First inits the CPU(s), then RAM (plus basic check if ECC) (up to this point you have LED indicators onboard), then PCIe devices - after this the Apple process starts, it loads the EFI from the GPU (if you have a supported one) and starts the init which draws the Apple logo, at this time the EFI (not GPU, Mac) loads NVMe drivers (if any, newer cMPs/newer firmware) or boots SATA devices. From there on it is bootloader selection/OS boot.
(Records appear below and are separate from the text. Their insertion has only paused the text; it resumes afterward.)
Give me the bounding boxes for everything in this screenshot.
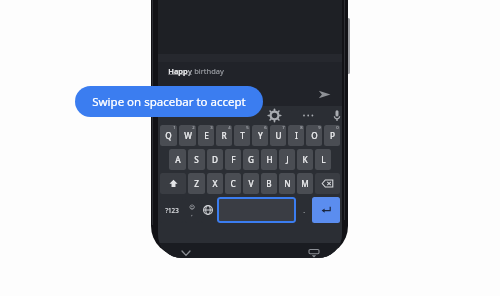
button[interactable]: C	[225, 173, 241, 194]
staticText: Happ	[168, 66, 188, 76]
staticText: O	[311, 130, 318, 141]
button[interactable]: F	[225, 149, 241, 170]
staticText: ,	[191, 210, 193, 217]
staticText: A	[175, 154, 181, 165]
button[interactable]: N	[279, 173, 295, 194]
staticText: 9	[318, 125, 321, 131]
button[interactable]: Happ	[158, 62, 342, 115]
staticText: E	[204, 130, 209, 141]
button[interactable]: I	[288, 125, 304, 146]
button[interactable]: H	[261, 149, 277, 170]
button[interactable]: Change language	[201, 197, 215, 223]
staticText: G	[248, 154, 254, 165]
staticText: 1	[173, 125, 176, 131]
button[interactable]: U	[270, 125, 286, 146]
button[interactable]: Settings	[266, 107, 282, 123]
staticText: J	[286, 154, 289, 165]
button[interactable]: A	[169, 149, 186, 170]
staticText: Y	[258, 130, 263, 141]
staticText: P	[330, 130, 335, 141]
button[interactable]: Shift	[160, 173, 186, 194]
button[interactable]: G	[243, 149, 259, 170]
button[interactable]: K	[297, 149, 313, 170]
staticText: D	[212, 154, 218, 165]
button[interactable]: More options	[299, 107, 315, 123]
button[interactable]: Comma	[185, 197, 199, 223]
button[interactable]: V	[243, 173, 259, 194]
staticText: ☺	[189, 204, 195, 210]
staticText: 6	[264, 125, 267, 131]
staticText: y	[188, 66, 192, 76]
button[interactable]: L	[315, 149, 331, 170]
button[interactable]: Z	[188, 173, 205, 194]
staticText: R	[221, 130, 227, 141]
button[interactable]: Space	[217, 197, 296, 223]
staticText: I	[295, 130, 298, 141]
button[interactable]: ?123	[160, 197, 183, 223]
button[interactable]: J	[279, 149, 295, 170]
button[interactable]: S	[188, 149, 205, 170]
staticText: ?123	[165, 206, 179, 214]
button[interactable]: P	[324, 125, 340, 146]
button[interactable]: Y	[252, 125, 268, 146]
button[interactable]: Backspace	[315, 173, 340, 194]
button[interactable]: D	[207, 149, 223, 170]
staticText: T	[240, 130, 245, 141]
staticText: .	[303, 206, 305, 215]
staticText: 8	[300, 125, 303, 131]
staticText: 7	[282, 125, 285, 131]
button[interactable]: Hide keyboard	[306, 245, 322, 258]
staticText: 4	[228, 125, 231, 131]
button[interactable]: Voice input	[332, 107, 342, 123]
staticText: Z	[194, 178, 199, 189]
button[interactable]: T	[234, 125, 250, 146]
staticText: 2	[192, 125, 195, 131]
staticText: Swipe on spacebar to accept	[92, 94, 246, 110]
staticText: 3	[210, 125, 213, 131]
button[interactable]: E	[198, 125, 214, 146]
button[interactable]: W	[179, 125, 196, 146]
staticText: K	[302, 154, 308, 165]
button[interactable]: Swipe on spacebar to accept	[75, 86, 263, 117]
staticText: 5	[246, 125, 249, 131]
staticText: V	[248, 178, 254, 189]
button[interactable]: Q	[160, 125, 177, 146]
button[interactable]: Send	[314, 84, 334, 104]
button[interactable]: M	[297, 173, 313, 194]
staticText: U	[275, 130, 282, 141]
staticText: H	[266, 154, 273, 165]
staticText: X	[212, 178, 218, 189]
staticText: L	[321, 154, 326, 165]
staticText: B	[266, 178, 272, 189]
staticText: S	[194, 154, 199, 165]
button[interactable]: Period	[298, 197, 310, 223]
staticText: birthday	[194, 66, 224, 76]
staticText: M	[301, 178, 309, 189]
staticText: W	[184, 130, 192, 141]
staticText: Q	[165, 130, 172, 141]
button[interactable]: Collapse	[178, 245, 194, 258]
staticText: C	[230, 178, 236, 189]
staticText: N	[284, 178, 291, 189]
button[interactable]: B	[261, 173, 277, 194]
staticText: 0	[336, 125, 339, 131]
staticText: F	[231, 154, 236, 165]
button[interactable]: X	[207, 173, 223, 194]
button[interactable]: R	[216, 125, 232, 146]
button[interactable]: O	[306, 125, 322, 146]
button[interactable]: Enter	[312, 197, 340, 223]
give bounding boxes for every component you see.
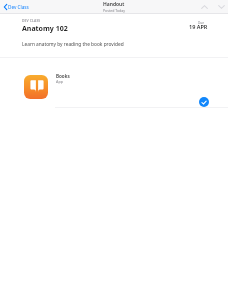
staticText: Anatomy 102 [22, 24, 68, 34]
staticText: Handout [103, 1, 125, 8]
button[interactable]: Books [0, 58, 228, 107]
staticText: Books [56, 73, 70, 79]
button[interactable]: Previous item [197, 2, 213, 12]
staticText: Due [198, 21, 205, 25]
staticText: 19 APR [189, 23, 208, 30]
staticText: Learn anatomy by reading the book provid… [22, 41, 124, 48]
button[interactable]: Dev Class [0, 2, 33, 12]
staticText: App [56, 79, 64, 84]
staticText: DEV CLASS [22, 18, 41, 23]
button[interactable]: Next item [213, 2, 228, 12]
staticText: Posted Today [103, 8, 125, 13]
staticText: Dev Class [8, 4, 29, 10]
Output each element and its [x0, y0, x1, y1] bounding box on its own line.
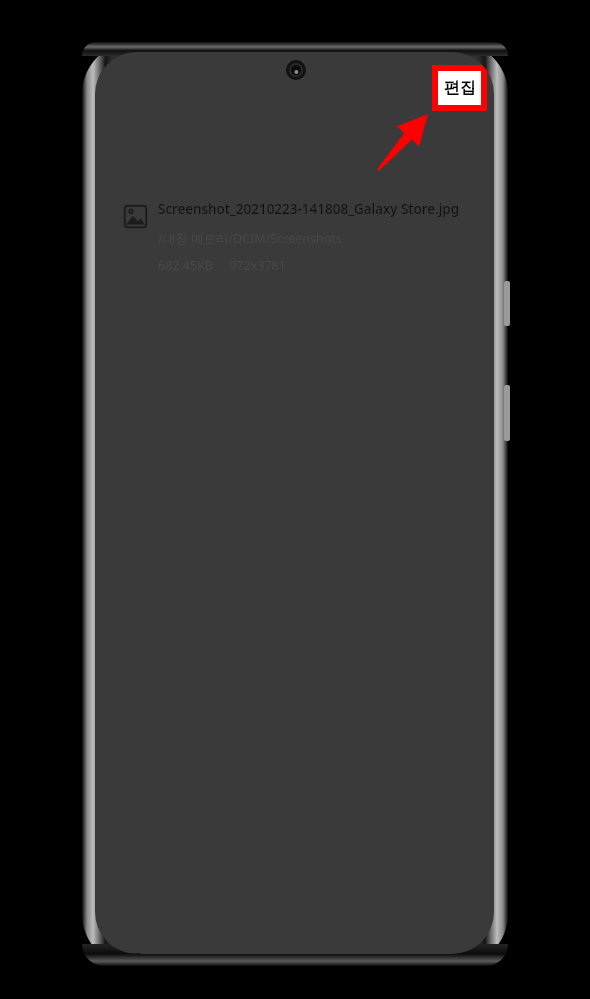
- button[interactable]: Screenshot_20210223-141808_Galaxy Store.…: [123, 200, 468, 295]
- staticText: 682.45KB 972x3781: [158, 257, 286, 274]
- button[interactable]: 편집: [432, 65, 487, 111]
- staticText: /내장 메모리/DCIM/Screenshots: [158, 230, 342, 247]
- staticText: Screenshot_20210223-141808_Galaxy Store.…: [158, 200, 460, 218]
- other: Power button: [504, 385, 510, 441]
- other: Volume button: [504, 281, 510, 326]
- staticText: 편집: [444, 78, 476, 98]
PCIe based SATA cards and AHCI SSDs have their init as PCIe device and the EFI then boots it same as SATA; usually *before* internal ones unless set in OSX as primary. Additional BIOS and EFIs on PCIe cards (like RAID setting tools or PXE network boot) are discarded and not shown (I've never seen a single card able to draw one on a cMP).

Do you hear the boot chime on startup? If not reset NVRAM, which should always be done after changing PCIe devices (not so much SATA) due to Apples weirdness with especially GPUs. Cannot hurt anyway to try.
 
It is doing the POST check of hardware until you hear the chime.

So if the long delay is before chime, it's the POST test. If the delay is after the chime, then probably having problems scanning for bootable partitions.

You could try an NVRAM reset.
 
@William_si and ActionableMango thank you for Your elaborating answer. I did learn something today. I will absolut try a NVRAM reset. Hmm, why didn´t I think of that. Get back with a time report.

/Per
 
Make sure you have your system drive selected as boot drive in the preferences .
If in doubt, select it in the prefs and reboot .
 
Hi!

Some update. I did the NVRAM and it lowered the startup time to 51 sec. Better, yes!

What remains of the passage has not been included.